Biodiversity publications archive

Refugia for biological diversity in arid and semi-arid Australia

Biodiversity Series, Paper No. 4
S.R. Morton, J. Short and R.D. Barker, with an Appendix by G.F. Griffin and G. Pearce
Biodiversity Unit
Department of the Environment, Sport and Territories, 1995

12. Refugia in the Northern Territory (continued)
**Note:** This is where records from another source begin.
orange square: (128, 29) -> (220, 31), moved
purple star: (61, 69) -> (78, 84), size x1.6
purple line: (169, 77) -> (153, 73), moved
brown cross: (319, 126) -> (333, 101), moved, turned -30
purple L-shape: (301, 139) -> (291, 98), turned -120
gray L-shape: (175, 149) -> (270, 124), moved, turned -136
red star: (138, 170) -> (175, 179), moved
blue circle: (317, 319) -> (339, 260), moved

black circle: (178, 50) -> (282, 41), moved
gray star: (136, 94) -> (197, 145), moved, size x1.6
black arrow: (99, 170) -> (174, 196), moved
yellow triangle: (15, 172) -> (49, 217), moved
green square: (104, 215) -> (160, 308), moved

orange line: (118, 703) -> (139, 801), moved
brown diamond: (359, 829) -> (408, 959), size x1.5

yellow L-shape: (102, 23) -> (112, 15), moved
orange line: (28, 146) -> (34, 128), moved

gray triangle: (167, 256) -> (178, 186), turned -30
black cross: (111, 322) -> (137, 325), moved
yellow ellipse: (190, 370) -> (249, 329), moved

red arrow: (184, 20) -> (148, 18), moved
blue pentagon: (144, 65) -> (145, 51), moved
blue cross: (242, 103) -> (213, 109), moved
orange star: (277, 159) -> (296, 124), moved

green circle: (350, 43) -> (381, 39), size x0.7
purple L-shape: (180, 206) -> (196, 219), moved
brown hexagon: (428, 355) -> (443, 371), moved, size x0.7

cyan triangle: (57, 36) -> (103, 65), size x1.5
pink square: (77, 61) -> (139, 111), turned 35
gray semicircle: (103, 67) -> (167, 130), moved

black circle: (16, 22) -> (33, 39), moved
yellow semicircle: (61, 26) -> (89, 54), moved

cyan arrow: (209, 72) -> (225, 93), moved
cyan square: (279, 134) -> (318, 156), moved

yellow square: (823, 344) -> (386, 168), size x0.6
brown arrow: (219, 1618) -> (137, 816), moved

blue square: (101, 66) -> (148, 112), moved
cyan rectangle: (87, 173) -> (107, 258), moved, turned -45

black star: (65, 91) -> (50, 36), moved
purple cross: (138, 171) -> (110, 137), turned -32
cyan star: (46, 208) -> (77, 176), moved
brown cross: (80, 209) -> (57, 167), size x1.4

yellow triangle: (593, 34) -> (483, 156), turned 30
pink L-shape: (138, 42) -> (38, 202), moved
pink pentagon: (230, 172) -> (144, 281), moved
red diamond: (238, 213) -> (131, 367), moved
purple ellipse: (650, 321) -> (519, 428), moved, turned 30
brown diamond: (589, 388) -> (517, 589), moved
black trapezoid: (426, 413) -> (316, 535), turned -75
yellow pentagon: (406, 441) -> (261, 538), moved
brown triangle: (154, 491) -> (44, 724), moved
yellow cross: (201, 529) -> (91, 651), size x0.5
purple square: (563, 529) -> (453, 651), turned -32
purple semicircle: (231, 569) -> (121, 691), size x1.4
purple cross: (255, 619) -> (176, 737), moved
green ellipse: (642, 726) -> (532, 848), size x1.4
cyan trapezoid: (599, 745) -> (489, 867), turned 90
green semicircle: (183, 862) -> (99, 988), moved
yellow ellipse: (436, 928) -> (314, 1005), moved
12.6. Reference number NT6

Refuge area: Carpentarian sandstone

Biogeographic region: Gulf Fall and Uplands

Type of refuge: Gorges/mountain ranges

Lat./Long. Centred on 17°S / 137°E

Quality of refuge: Extremely significant (7)

Area (km²): <10,000

Chief refuge value

A range of endemic and rare species confined to sandstone escarpments and rainforest remnants or vine thickets.

General description

An extensive area of highly dissected sandstone country with a sub-tropical climate. Relatively dependable seasonal rainfall allows the persistence of rainforest remnants and thickets in gorges within the complex, and many sandstone-specialists occur on the drier sandstone substrates1.

ANZECC-listed species

The ghost bat Macroderma gigas (V) occurs, as do the Carpentarian grasswren Amytornis dorotheae (V) and the Gouldian finch Erythrura gouldiae1,2.

Regional endemics

The Carpentarian rock-rat Zyzomys palatalis and an undescribed species of pebble-mound mouse Pseudomys sp. appear confined to the area1,3,4. In addition, a gecko Gehyra borroloola and the plants Astartea intratropica, Calytrix mimiana, Melaleuca aff. symphyocarpa and Trachymene glandulosa are probably endemic1.

Relict species

The vine thickets scattered along the rivers through the sandstone country probably contain relict species, including undescribed species of ferns1.

Other significant species

The plants Fimbristylis clavata, F. dolera, Tiliacora australiana, Brachychiton collinus, Livistona rigida, Arenga australasica and Heterodendrum tropica occur among sandstone1.

Key threats

Poor pastoral management and feral animals; fire management.

Land tenure

Pastoral leases, Aboriginal land.

Key references

1. Northern Territory Department of Lands and Housing (1991)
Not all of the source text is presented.